Page-level text extractions
####################

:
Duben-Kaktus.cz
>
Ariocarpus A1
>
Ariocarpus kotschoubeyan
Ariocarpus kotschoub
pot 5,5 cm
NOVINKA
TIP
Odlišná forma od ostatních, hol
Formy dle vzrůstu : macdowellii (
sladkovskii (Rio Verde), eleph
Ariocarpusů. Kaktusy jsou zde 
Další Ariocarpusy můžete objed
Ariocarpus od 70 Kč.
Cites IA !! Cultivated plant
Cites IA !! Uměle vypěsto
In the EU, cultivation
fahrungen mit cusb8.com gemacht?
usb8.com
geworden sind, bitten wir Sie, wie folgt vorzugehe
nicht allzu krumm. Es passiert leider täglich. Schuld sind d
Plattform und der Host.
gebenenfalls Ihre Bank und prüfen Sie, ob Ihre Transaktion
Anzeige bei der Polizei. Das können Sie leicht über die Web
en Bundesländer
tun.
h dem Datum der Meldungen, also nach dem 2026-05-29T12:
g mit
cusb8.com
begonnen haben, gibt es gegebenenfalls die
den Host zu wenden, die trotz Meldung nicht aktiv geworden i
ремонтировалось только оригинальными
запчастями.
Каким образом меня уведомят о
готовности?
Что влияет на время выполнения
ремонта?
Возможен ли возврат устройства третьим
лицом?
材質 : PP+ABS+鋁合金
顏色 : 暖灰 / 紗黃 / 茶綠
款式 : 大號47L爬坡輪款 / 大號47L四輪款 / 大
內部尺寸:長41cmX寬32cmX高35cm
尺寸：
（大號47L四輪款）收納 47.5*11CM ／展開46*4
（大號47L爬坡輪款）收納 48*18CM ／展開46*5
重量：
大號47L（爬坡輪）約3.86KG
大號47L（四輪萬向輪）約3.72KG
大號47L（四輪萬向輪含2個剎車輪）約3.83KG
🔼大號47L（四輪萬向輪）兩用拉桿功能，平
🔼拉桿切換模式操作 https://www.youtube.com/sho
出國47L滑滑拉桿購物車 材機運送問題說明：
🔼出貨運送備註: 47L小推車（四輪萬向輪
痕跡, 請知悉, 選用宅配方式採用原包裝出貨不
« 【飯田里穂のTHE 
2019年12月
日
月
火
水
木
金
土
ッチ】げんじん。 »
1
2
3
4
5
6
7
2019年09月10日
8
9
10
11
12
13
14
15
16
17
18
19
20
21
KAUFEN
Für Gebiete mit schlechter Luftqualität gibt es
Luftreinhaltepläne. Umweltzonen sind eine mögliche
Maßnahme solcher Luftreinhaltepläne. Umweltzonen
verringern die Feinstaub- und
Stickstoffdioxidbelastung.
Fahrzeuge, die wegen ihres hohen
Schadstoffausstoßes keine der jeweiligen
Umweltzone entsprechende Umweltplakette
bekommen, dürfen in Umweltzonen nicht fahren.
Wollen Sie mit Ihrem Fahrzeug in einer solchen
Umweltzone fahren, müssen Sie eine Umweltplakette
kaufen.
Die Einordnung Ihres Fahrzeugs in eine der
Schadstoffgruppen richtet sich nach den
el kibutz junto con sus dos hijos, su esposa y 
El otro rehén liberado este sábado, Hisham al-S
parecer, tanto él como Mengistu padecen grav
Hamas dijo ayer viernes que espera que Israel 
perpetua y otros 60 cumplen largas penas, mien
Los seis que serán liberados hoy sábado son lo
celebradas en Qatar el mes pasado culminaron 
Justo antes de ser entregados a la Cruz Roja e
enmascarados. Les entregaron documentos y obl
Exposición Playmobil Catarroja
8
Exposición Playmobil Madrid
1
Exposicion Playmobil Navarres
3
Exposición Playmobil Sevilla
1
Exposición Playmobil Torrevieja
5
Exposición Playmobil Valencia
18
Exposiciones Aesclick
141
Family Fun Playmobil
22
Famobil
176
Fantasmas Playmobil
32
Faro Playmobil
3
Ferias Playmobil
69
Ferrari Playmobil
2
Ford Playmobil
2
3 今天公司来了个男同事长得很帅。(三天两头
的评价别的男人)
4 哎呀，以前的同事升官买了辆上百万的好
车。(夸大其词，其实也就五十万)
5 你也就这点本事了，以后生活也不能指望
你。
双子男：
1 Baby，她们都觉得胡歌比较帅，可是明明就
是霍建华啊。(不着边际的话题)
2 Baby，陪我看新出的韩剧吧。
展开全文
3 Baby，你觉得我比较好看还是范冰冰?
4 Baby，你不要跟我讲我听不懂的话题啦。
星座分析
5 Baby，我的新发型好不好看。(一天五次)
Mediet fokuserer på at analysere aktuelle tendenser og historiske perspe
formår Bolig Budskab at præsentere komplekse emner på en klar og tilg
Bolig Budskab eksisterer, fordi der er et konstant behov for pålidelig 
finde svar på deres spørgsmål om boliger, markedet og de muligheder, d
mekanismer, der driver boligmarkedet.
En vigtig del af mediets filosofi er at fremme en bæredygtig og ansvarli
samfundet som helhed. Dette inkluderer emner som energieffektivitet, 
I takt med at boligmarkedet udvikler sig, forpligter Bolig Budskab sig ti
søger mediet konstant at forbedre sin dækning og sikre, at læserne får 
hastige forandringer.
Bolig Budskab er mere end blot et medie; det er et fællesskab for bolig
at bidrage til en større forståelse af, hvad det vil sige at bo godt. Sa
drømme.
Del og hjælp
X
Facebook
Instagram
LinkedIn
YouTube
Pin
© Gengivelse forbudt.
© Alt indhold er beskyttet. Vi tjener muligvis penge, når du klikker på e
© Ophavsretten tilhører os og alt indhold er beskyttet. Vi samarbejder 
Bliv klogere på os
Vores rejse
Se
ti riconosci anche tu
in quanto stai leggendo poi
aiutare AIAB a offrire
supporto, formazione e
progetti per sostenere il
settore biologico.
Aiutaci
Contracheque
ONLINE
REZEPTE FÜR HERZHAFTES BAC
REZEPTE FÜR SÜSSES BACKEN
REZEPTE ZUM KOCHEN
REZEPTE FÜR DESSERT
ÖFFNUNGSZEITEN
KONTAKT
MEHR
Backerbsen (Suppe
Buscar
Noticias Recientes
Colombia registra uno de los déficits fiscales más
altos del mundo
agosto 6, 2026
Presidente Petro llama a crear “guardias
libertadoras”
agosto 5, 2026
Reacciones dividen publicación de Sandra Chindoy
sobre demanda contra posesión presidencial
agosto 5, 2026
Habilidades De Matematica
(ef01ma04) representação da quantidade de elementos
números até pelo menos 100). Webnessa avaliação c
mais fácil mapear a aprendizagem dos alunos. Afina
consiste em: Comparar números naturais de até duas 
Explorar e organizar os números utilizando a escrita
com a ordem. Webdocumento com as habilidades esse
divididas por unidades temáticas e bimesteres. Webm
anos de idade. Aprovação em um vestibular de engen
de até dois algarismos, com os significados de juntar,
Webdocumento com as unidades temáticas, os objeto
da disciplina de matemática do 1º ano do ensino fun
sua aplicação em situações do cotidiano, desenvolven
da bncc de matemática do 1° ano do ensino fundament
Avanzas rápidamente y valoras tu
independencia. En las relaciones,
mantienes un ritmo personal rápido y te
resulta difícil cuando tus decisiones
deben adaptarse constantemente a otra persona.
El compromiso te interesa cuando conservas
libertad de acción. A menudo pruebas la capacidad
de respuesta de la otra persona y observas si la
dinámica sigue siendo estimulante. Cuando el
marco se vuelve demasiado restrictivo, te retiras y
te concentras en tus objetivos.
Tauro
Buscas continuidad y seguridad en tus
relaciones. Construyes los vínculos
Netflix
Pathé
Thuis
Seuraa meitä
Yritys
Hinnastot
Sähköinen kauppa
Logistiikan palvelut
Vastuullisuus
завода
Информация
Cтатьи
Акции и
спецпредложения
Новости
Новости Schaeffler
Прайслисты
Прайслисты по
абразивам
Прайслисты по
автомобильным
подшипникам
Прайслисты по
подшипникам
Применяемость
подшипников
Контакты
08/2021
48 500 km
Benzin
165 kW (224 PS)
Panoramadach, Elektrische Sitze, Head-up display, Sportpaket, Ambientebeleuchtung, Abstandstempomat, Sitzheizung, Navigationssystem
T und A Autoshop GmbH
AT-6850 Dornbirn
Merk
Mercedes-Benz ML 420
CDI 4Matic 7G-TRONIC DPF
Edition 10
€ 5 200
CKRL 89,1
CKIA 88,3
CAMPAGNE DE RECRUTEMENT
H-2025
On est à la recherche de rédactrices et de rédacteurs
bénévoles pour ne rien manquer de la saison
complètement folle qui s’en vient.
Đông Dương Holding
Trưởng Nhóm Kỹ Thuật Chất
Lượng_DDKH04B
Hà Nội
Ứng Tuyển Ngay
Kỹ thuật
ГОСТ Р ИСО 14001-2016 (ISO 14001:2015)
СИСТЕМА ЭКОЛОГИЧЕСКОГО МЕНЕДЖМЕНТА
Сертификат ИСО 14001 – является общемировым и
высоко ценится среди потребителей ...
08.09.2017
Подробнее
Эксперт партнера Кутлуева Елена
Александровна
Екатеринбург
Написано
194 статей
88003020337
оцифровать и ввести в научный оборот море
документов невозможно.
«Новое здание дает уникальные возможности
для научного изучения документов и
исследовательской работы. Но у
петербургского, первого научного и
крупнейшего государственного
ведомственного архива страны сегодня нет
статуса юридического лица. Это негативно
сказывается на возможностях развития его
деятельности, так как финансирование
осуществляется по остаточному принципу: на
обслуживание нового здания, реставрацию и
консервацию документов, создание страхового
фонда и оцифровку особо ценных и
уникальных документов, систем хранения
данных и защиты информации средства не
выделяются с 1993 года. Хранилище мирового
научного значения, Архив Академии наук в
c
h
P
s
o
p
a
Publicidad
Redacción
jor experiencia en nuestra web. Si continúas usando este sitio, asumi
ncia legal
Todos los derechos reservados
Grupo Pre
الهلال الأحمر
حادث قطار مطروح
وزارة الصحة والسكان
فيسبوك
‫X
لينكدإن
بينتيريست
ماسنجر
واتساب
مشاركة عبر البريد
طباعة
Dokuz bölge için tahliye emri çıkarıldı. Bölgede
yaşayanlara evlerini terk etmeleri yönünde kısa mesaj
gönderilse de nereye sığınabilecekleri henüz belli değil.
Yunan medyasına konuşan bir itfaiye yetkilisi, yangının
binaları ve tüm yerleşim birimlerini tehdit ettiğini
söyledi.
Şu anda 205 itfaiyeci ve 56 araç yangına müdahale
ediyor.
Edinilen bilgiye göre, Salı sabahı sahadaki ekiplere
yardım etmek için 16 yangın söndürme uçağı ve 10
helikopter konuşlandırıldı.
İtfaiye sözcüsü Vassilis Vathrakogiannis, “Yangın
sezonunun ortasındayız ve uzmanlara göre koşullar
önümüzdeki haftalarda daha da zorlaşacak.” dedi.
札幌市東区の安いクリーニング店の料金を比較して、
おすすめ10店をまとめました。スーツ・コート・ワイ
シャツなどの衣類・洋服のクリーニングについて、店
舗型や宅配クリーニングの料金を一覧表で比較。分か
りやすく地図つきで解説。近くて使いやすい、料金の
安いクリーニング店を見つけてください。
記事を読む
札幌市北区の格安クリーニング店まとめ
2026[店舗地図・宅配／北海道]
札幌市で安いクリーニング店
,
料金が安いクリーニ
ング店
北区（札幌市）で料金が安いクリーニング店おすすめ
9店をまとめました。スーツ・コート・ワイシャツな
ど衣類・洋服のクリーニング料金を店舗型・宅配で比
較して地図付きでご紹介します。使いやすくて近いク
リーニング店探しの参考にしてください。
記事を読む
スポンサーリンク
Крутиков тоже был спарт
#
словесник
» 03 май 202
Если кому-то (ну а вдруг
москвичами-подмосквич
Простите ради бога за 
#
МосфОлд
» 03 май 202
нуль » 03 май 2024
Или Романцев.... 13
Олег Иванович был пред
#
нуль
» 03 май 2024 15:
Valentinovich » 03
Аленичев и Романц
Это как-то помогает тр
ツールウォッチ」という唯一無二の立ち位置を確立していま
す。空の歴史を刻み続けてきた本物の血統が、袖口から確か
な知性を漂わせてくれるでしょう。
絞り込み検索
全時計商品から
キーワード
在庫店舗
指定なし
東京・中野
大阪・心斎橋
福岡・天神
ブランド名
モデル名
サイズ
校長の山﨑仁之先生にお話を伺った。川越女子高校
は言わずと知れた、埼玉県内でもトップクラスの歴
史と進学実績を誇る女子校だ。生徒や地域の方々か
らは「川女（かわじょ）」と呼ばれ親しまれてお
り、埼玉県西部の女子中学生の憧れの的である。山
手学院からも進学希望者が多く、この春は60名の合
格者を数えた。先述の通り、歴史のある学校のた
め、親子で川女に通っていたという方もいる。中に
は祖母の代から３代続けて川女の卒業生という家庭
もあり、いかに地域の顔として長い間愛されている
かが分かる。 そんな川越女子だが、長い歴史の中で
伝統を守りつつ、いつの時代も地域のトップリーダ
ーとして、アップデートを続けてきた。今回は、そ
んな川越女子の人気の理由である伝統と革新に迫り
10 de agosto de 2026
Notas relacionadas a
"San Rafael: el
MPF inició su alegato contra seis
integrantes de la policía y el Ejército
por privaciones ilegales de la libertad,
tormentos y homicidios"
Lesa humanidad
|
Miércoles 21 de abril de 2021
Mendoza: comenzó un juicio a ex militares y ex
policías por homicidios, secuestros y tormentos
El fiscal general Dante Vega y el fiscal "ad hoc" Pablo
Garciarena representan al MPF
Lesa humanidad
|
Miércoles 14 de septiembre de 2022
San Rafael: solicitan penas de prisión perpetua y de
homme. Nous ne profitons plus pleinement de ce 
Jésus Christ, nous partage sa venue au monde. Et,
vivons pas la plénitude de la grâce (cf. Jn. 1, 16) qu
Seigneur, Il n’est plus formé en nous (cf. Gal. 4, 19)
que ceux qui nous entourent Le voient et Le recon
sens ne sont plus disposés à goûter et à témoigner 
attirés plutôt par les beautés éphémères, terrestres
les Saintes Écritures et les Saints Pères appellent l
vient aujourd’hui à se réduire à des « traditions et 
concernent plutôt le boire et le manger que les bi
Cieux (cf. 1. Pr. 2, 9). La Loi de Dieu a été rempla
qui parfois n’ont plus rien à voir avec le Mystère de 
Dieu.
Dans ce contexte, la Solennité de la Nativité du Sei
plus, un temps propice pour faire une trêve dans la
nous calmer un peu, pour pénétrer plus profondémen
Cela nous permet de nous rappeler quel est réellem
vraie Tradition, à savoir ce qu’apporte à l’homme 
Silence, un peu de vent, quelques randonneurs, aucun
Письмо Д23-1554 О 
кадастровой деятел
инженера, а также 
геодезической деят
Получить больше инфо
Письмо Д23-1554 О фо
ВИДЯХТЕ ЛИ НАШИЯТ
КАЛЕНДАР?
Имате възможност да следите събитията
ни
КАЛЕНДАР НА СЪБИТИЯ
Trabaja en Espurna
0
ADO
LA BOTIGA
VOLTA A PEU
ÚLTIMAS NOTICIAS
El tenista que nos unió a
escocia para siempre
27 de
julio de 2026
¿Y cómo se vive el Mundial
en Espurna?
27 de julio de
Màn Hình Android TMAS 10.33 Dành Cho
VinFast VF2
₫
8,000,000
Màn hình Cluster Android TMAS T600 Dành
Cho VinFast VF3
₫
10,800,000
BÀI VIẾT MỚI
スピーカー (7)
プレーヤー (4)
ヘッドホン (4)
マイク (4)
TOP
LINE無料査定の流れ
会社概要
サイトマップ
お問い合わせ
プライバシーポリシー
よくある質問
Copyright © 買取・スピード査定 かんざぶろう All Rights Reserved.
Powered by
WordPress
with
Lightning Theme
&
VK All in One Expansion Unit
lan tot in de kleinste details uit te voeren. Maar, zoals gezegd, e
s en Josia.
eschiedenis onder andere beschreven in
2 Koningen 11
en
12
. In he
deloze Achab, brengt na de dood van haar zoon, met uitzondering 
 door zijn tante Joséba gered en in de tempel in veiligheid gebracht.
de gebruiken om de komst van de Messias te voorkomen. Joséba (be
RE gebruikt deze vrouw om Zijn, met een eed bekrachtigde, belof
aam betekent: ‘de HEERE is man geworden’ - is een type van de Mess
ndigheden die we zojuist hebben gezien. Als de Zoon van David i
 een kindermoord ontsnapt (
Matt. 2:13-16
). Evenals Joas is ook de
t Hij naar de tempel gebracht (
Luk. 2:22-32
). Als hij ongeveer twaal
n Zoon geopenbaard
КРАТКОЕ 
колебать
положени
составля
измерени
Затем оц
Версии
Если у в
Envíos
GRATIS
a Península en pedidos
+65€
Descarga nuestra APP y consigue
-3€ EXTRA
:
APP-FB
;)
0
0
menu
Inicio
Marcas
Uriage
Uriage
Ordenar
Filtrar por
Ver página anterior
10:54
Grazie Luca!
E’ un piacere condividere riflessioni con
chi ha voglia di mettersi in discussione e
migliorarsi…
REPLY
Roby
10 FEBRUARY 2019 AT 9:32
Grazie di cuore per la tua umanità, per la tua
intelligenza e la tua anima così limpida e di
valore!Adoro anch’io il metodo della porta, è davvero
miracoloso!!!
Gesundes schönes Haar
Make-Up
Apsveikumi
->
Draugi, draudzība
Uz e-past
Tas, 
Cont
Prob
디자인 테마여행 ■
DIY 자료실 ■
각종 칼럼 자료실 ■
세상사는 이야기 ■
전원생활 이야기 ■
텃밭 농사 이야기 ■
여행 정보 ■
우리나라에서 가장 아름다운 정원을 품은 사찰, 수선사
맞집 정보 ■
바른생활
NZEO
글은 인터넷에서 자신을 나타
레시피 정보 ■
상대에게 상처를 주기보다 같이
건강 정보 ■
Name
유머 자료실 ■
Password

####################

» Action item
Look above for the line with "9店をまとめました。スーツ・コート・ワイシャツな" and the line with "vivons pas la". Retype those two lines and every line between them exactly, adding nothing.

» Answer to this exercise
9店をまとめました。スーツ・コート・ワイシャツな
ど衣類・洋服のクリーニング料金を店舗型・宅配で比
較して地図付きでご紹介します。使いやすくて近いク
リーニング店探しの参考にしてください。
記事を読む
スポンサーリンク
Крутиков тоже был спарт
#
словесник
» 03 май 202
Если кому-то (ну а вдруг
москвичами-подмосквич
Простите ради бога за 
#
МосфОлд
» 03 май 202
нуль » 03 май 2024
Или Романцев.... 13
Олег Иванович был пред
#
нуль
» 03 май 2024 15:
Valentinovich » 03
Аленичев и Романц
Это как-то помогает тр
ツールウォッチ」という唯一無二の立ち位置を確立していま
す。空の歴史を刻み続けてきた本物の血統が、袖口から確か
な知性を漂わせてくれるでしょう。
絞り込み検索
全時計商品から
キーワード
在庫店舗
指定なし
東京・中野
大阪・心斎橋
福岡・天神
ブランド名
モデル名
サイズ
校長の山﨑仁之先生にお話を伺った。川越女子高校
は言わずと知れた、埼玉県内でもトップクラスの歴
史と進学実績を誇る女子校だ。生徒や地域の方々か
らは「川女（かわじょ）」と呼ばれ親しまれてお
り、埼玉県西部の女子中学生の憧れの的である。山
手学院からも進学希望者が多く、この春は60名の合
格者を数えた。先述の通り、歴史のある学校のた
め、親子で川女に通っていたという方もいる。中に
は祖母の代から３代続けて川女の卒業生という家庭
もあり、いかに地域の顔として長い間愛されている
かが分かる。 そんな川越女子だが、長い歴史の中で
伝統を守りつつ、いつの時代も地域のトップリーダ
ーとして、アップデートを続けてきた。今回は、そ
んな川越女子の人気の理由である伝統と革新に迫り
10 de agosto de 2026
Notas relacionadas a
"San Rafael: el
MPF inició su alegato contra seis
integrantes de la policía y el Ejército
por privaciones ilegales de la libertad,
tormentos y homicidios"
Lesa humanidad
|
Miércoles 21 de abril de 2021
Mendoza: comenzó un juicio a ex militares y ex
policías por homicidios, secuestros y tormentos
El fiscal general Dante Vega y el fiscal "ad hoc" Pablo
Garciarena representan al MPF
Lesa humanidad
|
Miércoles 14 de septiembre de 2022
San Rafael: solicitan penas de prisión perpetua y de
homme. Nous ne profitons plus pleinement de ce 
Jésus Christ, nous partage sa venue au monde. Et,
vivons pas la plénitude de la grâce (cf. Jn. 1, 16) qu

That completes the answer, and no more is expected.